» **WHAT TO WORK ON**
Every record below must be returned word for word, with the pictures left out.

Segment Start: EXTRACTED MATERIAL

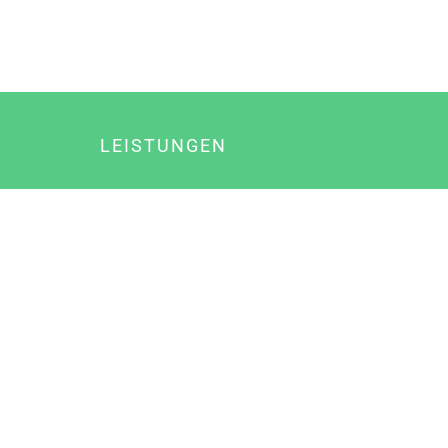
LEISTUNGEN
Online Marketing
Content Marketing
Content Marketing Abos
Content Marketing für Ärzte
Suchmaschinenoptimierung
Social Media Marketing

Segment End: EXTRACTED MATERIAL

» **WRITTEN ANSWER**
LEISTUNGEN
Online Marketing
Content Marketing
Content Marketing Abos
Content Marketing für Ärzte
Suchmaschinenoptimierung
Social Media Marketing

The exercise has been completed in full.